The shift from modernity to postmodernity is obviously not black and white. Features of the postmodern were already in modernity and modernity is still going in the postmodern but the postmodern expands rapidly year by year. Witness Brighton in the past decade.

The postmodern subject finds himself or herself not really happy. Despite having fun with others, the subject cannot see himself or herself as he or she really desires to be. There is a virtue in letting go of the painful major narratives that have haunted modernity but there is still the dissatisfied  narrative of the postmodern self.

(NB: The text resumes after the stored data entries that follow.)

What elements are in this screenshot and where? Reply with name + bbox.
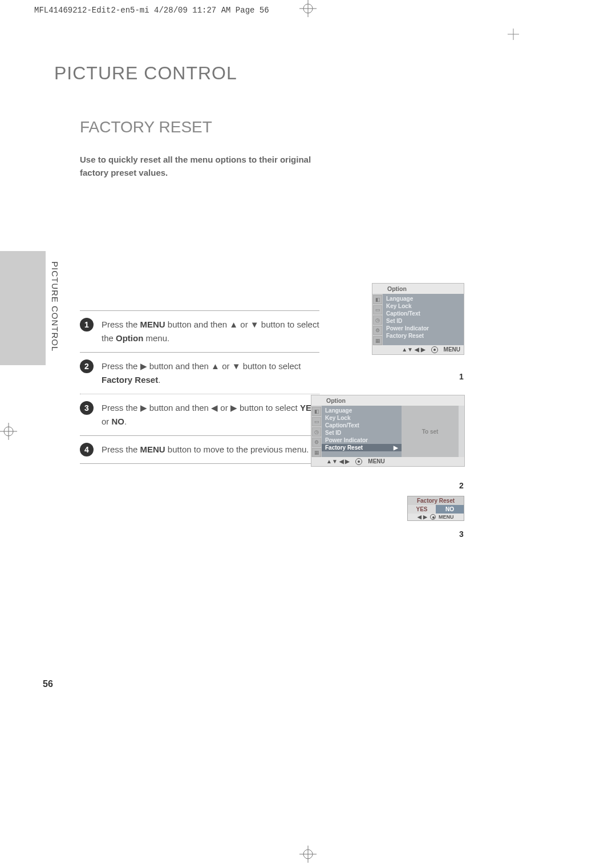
- osd-item: Power Indicator: [383, 325, 464, 332]
- enter-icon: [430, 514, 436, 520]
- osd-title: Option: [311, 395, 464, 406]
- osd-item: Language: [322, 407, 402, 414]
- time-icon: ◷: [312, 427, 321, 436]
- step-bullet: 1: [80, 318, 94, 332]
- osd-item: Factory Reset: [383, 332, 464, 339]
- intro-text: Use to quickly reset all the menu option…: [80, 153, 319, 179]
- osd-title: Option: [372, 284, 464, 294]
- osd-item-selected: Factory Reset▶: [322, 444, 402, 451]
- step-text: Press the MENU button and then ▲ or ▼ bu…: [102, 318, 319, 345]
- confirm-no-selected: NO: [436, 505, 464, 514]
- osd-item: Set ID: [383, 317, 464, 325]
- confirm-nav: ◀ ▶ MENU: [408, 514, 464, 520]
- step-bullet: 4: [80, 443, 94, 456]
- crop-mark-right-icon: [508, 29, 519, 42]
- osd-item: Key Lock: [383, 302, 464, 310]
- screen-icon: ▭: [373, 305, 382, 314]
- step-1: 1 Press the MENU button and then ▲ or ▼ …: [80, 310, 319, 352]
- confirm-title: Factory Reset: [408, 496, 464, 505]
- osd-nav-hints: ▲▼ ◀ ▶ MENU: [311, 457, 464, 466]
- osd-screenshot-1: Option ◧ ▭ ◷ ⚙ ▦ Language Key Lock Capti…: [372, 283, 464, 355]
- step-2: 2 Press the ▶ button and then ▲ or ▼ but…: [80, 352, 319, 394]
- step-text: Press the ▶ button and then ◀ or ▶ butto…: [102, 401, 319, 429]
- step-bullet: 2: [80, 359, 94, 373]
- chevron-right-icon: ▶: [394, 444, 398, 451]
- screen-icon: ▭: [312, 417, 321, 426]
- figure-ref-3: 3: [459, 529, 464, 539]
- picture-icon: ◧: [373, 295, 382, 304]
- osd-item-list: Language Key Lock Caption/Text Set ID Po…: [383, 294, 464, 345]
- confirm-yes: YES: [408, 505, 436, 514]
- osd-category-icons: ◧ ▭ ◷ ⚙ ▦: [311, 406, 322, 457]
- nav-menu: MENU: [368, 458, 384, 465]
- osd-category-icons: ◧ ▭ ◷ ⚙ ▦: [372, 294, 383, 345]
- picture-icon: ◧: [312, 407, 321, 416]
- option-icon: ⚙: [312, 438, 321, 447]
- figure-ref-2: 2: [459, 481, 464, 490]
- registration-mark-bottom-icon: [299, 846, 317, 865]
- registration-mark-left-icon: [0, 423, 17, 442]
- osd-item-list: Language Key Lock Caption/Text Set ID Po…: [322, 406, 402, 457]
- osd-item: Caption/Text: [322, 422, 402, 429]
- step-3: 3 Press the ▶ button and then ◀ or ▶ but…: [80, 394, 319, 435]
- osd-detail-pane: To set: [402, 406, 459, 457]
- osd-item: Set ID: [322, 429, 402, 436]
- enter-icon: [431, 346, 438, 353]
- lock-icon: ▦: [373, 336, 382, 345]
- nav-menu: MENU: [444, 346, 460, 353]
- chapter-title: PICTURE CONTROL: [54, 63, 471, 84]
- osd-item: Language: [383, 295, 464, 302]
- option-icon: ⚙: [373, 326, 382, 335]
- enter-icon: [355, 458, 362, 465]
- step-text: Press the MENU button to move to the pre…: [102, 443, 309, 456]
- osd-item: Key Lock: [322, 414, 402, 422]
- osd-confirm-dialog: Factory Reset YES NO ◀ ▶ MENU: [407, 496, 464, 521]
- osd-item: Caption/Text: [383, 310, 464, 317]
- registration-mark-top-icon: [299, 0, 317, 19]
- osd-nav-hints: ▲▼ ◀ ▶ MENU: [372, 345, 464, 354]
- side-tab-bar: [0, 251, 46, 365]
- step-bullet: 3: [80, 401, 94, 415]
- lock-icon: ▦: [312, 448, 321, 457]
- figure-ref-1: 1: [459, 372, 464, 381]
- nav-arrows: ▲▼ ◀ ▶: [326, 458, 350, 465]
- page-number: 56: [43, 679, 53, 689]
- steps-list: 1 Press the MENU button and then ▲ or ▼ …: [80, 310, 319, 464]
- osd-screenshot-2: Option ◧ ▭ ◷ ⚙ ▦ Language Key Lock Capti…: [311, 395, 465, 467]
- time-icon: ◷: [373, 316, 382, 325]
- osd-item: Power Indicator: [322, 436, 402, 444]
- step-text: Press the ▶ button and then ▲ or ▼ butto…: [102, 359, 319, 387]
- step-4: 4 Press the MENU button to move to the p…: [80, 435, 319, 464]
- print-header: MFL41469212-Edit2-en5-mi 4/28/09 11:27 A…: [34, 6, 269, 15]
- nav-arrows: ▲▼ ◀ ▶: [402, 346, 425, 353]
- section-title: FACTORY RESET: [80, 118, 471, 136]
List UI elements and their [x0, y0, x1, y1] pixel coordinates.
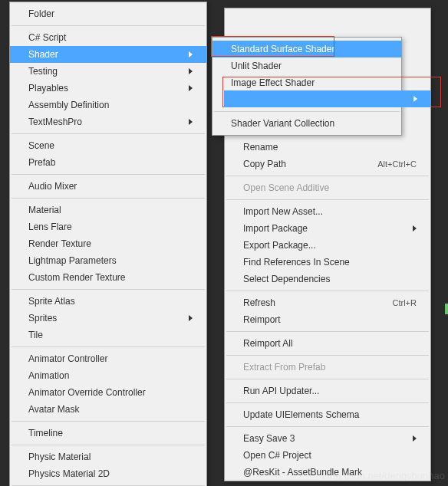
label: Extract From Prefab [243, 362, 417, 373]
menu-item-import-package[interactable]: Import Package [225, 220, 430, 237]
menu-item-custom-render-texture[interactable]: Custom Render Texture [10, 269, 206, 286]
menu-item-export-package[interactable]: Export Package... [225, 237, 430, 254]
menu-item-standard-surface-shader[interactable]: Standard Surface Shader [212, 41, 401, 57]
label: Reimport All [243, 338, 417, 349]
menu-item-refresh[interactable]: RefreshCtrl+R [225, 294, 430, 311]
menu-item-shader[interactable]: Shader [10, 46, 206, 63]
menu-item-tile[interactable]: Tile [10, 327, 206, 343]
menu-item-find-references[interactable]: Find References In Scene [225, 254, 430, 271]
separator [226, 426, 429, 427]
menu-item-reimport[interactable]: Reimport [225, 311, 430, 328]
label: Scene [28, 140, 193, 151]
separator [214, 111, 400, 112]
menu-item-playables[interactable]: Playables [10, 80, 206, 97]
menu-item-select-dependencies[interactable]: Select Dependencies [225, 271, 430, 287]
menu-item-sprite-atlas[interactable]: Sprite Atlas [10, 293, 206, 310]
menu-item-animator-override-controller[interactable]: Animator Override Controller [10, 384, 206, 401]
menu-item-create-highlight[interactable] [224, 90, 431, 107]
label: Assembly Definition [28, 100, 193, 110]
menu-item-copy-path[interactable]: Copy PathAlt+Ctrl+C [225, 156, 430, 172]
menu-item-easy-save-3[interactable]: Easy Save 3 [225, 430, 430, 447]
label: Animation [28, 370, 193, 381]
label: Shader [28, 49, 184, 60]
menu-item-lens-flare[interactable]: Lens Flare [10, 218, 206, 235]
label: Refresh [243, 297, 393, 308]
menu-item-render-texture[interactable]: Render Texture [10, 235, 206, 252]
separator [12, 174, 205, 175]
menu-item-sprites[interactable]: Sprites [10, 310, 206, 327]
label: Find References In Scene [243, 257, 417, 268]
label: Run API Updater... [243, 386, 417, 396]
separator [226, 355, 429, 356]
label: Export Package... [243, 240, 417, 251]
menu-item-prefab[interactable]: Prefab [10, 154, 206, 171]
menu-item-material[interactable]: Material [10, 202, 206, 218]
menu-item-physic-material[interactable]: Physic Material [10, 448, 206, 465]
separator [226, 379, 429, 379]
separator [226, 291, 429, 291]
create-submenu: Folder C# Script Shader Testing Playable… [9, 2, 207, 486]
menu-item-assembly-definition[interactable]: Assembly Definition [10, 97, 206, 113]
label: Animator Override Controller [28, 387, 193, 398]
label: Open Scene Additive [243, 182, 417, 193]
chevron-right-icon [189, 51, 193, 57]
separator [12, 445, 205, 445]
menu-item-update-uielements[interactable]: Update UIElements Schema [225, 406, 430, 423]
label: Shader Variant Collection [231, 118, 387, 129]
label: Sprites [28, 313, 184, 323]
label: Update UIElements Schema [243, 409, 417, 420]
menu-item-run-api-updater[interactable]: Run API Updater... [225, 383, 430, 399]
label: Sprite Atlas [28, 296, 193, 307]
chevron-right-icon [413, 435, 417, 442]
label: Import Package [243, 223, 408, 234]
label: Copy Path [243, 159, 377, 169]
menu-item-open-csharp-project[interactable]: Open C# Project [225, 447, 430, 464]
separator [12, 133, 205, 134]
chevron-right-icon [189, 315, 193, 321]
separator [226, 176, 429, 176]
chevron-right-icon [189, 85, 193, 91]
menu-item-csharp-script[interactable]: C# Script [10, 29, 206, 46]
menu-item-avatar-mask[interactable]: Avatar Mask [10, 401, 206, 418]
separator [226, 199, 429, 200]
menu-item-animator-controller[interactable]: Animator Controller [10, 350, 206, 367]
shortcut: Ctrl+R [393, 298, 417, 307]
separator [12, 25, 205, 26]
separator [12, 198, 205, 199]
menu-item-physics-material-2d[interactable]: Physics Material 2D [10, 465, 206, 482]
menu-item-scene[interactable]: Scene [10, 137, 206, 154]
label: Avatar Mask [28, 404, 193, 415]
menu-item-timeline[interactable]: Timeline [10, 425, 206, 442]
label: Folder [28, 8, 193, 19]
label: Physics Material 2D [28, 468, 193, 479]
menu-item-open-scene-additive: Open Scene Additive [225, 179, 430, 196]
menu-item-animation[interactable]: Animation [10, 367, 206, 384]
label: Open C# Project [243, 450, 417, 461]
menu-item-textmeshpro[interactable]: TextMeshPro [10, 113, 206, 130]
separator [12, 289, 205, 290]
label: Image Effect Shader [231, 77, 387, 88]
menu-item-reimport-all[interactable]: Reimport All [225, 335, 430, 352]
menu-item-unlit-shader[interactable]: Unlit Shader [212, 57, 401, 74]
label: C# Script [28, 32, 193, 43]
menu-item-rename[interactable]: Rename [225, 139, 430, 156]
label: Select Dependencies [243, 274, 417, 284]
label: Audio Mixer [28, 181, 193, 192]
label: Prefab [28, 157, 193, 168]
shortcut: Alt+Ctrl+C [377, 159, 417, 169]
label: Material [28, 205, 193, 215]
label: Custom Render Texture [28, 272, 193, 283]
menu-item-image-effect-shader[interactable]: Image Effect Shader [212, 74, 401, 91]
label: Lightmap Parameters [28, 255, 193, 266]
menu-item-testing[interactable]: Testing [10, 63, 206, 80]
separator [226, 331, 429, 332]
label: Import New Asset... [243, 206, 417, 217]
menu-item-audio-mixer[interactable]: Audio Mixer [10, 178, 206, 195]
menu-item-reskit-assetbundle[interactable]: @ResKit - AssetBundle Mark [225, 464, 430, 481]
label: Reimport [243, 314, 417, 325]
menu-item-shader-variant-collection[interactable]: Shader Variant Collection [212, 115, 401, 132]
menu-item-import-new-asset[interactable]: Import New Asset... [225, 203, 430, 220]
label: Lens Flare [28, 222, 193, 232]
menu-item-folder[interactable]: Folder [10, 5, 206, 22]
menu-item-lightmap-parameters[interactable]: Lightmap Parameters [10, 252, 206, 269]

For the postmodern subject, what matters relates to oneself. Postmodern subject thinks primarily in terms of self-interest. Organic food is bought because it is better for me. To the credit of dharma friends and others, some grow their own vegetables on allotments while others shop for organic food to protect the earth from pesticides and chemicals, as well as eat well. The postmodern attends a session with a yoga teacher, psychotherapist, masseur or weekly meditation class because it makes her or him feel better for a while about themselves.  The postmodern world has marginalised the narratives of these precious traditions  and replaced them with the desire for personal satisfaction and autonomy while pursuing attention from others in various ways. As elsewhere, these desires seem common  among numerous Brighton’s tenants – based on listening to numerous personal narratives on my twice a year visits or more to teach in Brighton in the past 12 years. Superficially, dharma contains elements of the modern and postmodern. Going deeper, dharma is free from both.

Brighton, a truly international area,  is a city hugging a stony beach with countless numbers of individuals worldwide perhaps living isolated lives while seeking friendships or a deep relationship. She or he may be looking for   someone better for their lives. Why does the grass seem greener on the other side of the fence? There is no depth of lasting happiness, nor deep contentment in all this. Fortunately, there are exceptions all over the city. There are caring and trustworthy people, inside and outside of the dharma world,  who would not risk causing another worry or suffering through their actions. They live with integrity and in a very caring way in their commitments. Such people are very dedicated in their personal and working lives.

There is an insensitivity in the modern/postmodern way of life since it ignores the culture of wisdom and replaces it with the self in the foreground of interest. Listening to our feelings has often become the postmodern language of the self indifferent to another.  If somebody says to you, I’m listening to my feelings, it may mean he or she ignores the feelings of somebody else who is close. The Buddha wisely gave much emphasis to respect for the feelings of another.  Listening to my feelings has replaced purity of heart  – a profound value that is neither modern nor postmodern.

The modern world and the postmodern world seem very unfulfilling.